[FEA] FP8 GEMM implementation
Is your feature request related to a problem? Please describe. Recently more details about Nvidia's latest H100 GPU are released in https://developer.nvidia.com/blog/nvidia-hopper-architecture-in-depth/ . Tensor Core will support FP8 E4M3 and E5M2 format. Wonder if CUTLASS is going to provide the FP8 GEMM implementation soon.
Describe the solution you'd like Ideally we want FP8 GEMM implementation with FP16/FP32 accumulate for both E4M3 and E5M2 format.
Describe alternatives you've considered This is new feature on new Nvidia hardware.
Additional context None.
Yes, after the toolkit supports it.
@jianyuh is your interest in dense, sparse, or both?
@mnicely Thanks for checking.
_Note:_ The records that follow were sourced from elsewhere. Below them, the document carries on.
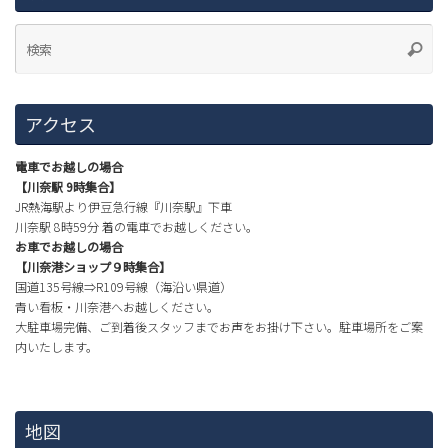
アクセス
電車でお越しの場合
【川奈駅 9時集合】
JR熱海駅より伊豆急行線『川奈駅』下車
川奈駅 8時59分 着の電車でお越しください。
お車でお越しの場合
【川奈港ショップ９時集合】
国道135号線⇒R109号線（海沿い県道）
青い看板・川奈港へお越しください。
大駐車場完備、ご到着後スタッフまでお声をお掛け下さい。駐車場所をご案
内いたします。
地図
We are mostly interested in dense for the 1st step.
This issue has been labeled inactive-30d due to no recent activity in the past 30 days. Please close this issue if no further response or action is needed. Otherwise, please respond with a comment indicating any updates or changes to the original issue and/or confirm this issue still needs to be addressed. This issue will be labeled inactive-90d if there is no activity in the next 60 days.
This issue has been labeled inactive-90d due to no recent activity in the past 90 days. Please close this issue if no further response or action is needed. Otherwise, please respond with a comment indicating any updates or changes to the original issue and/or confirm this issue still needs to be addressed.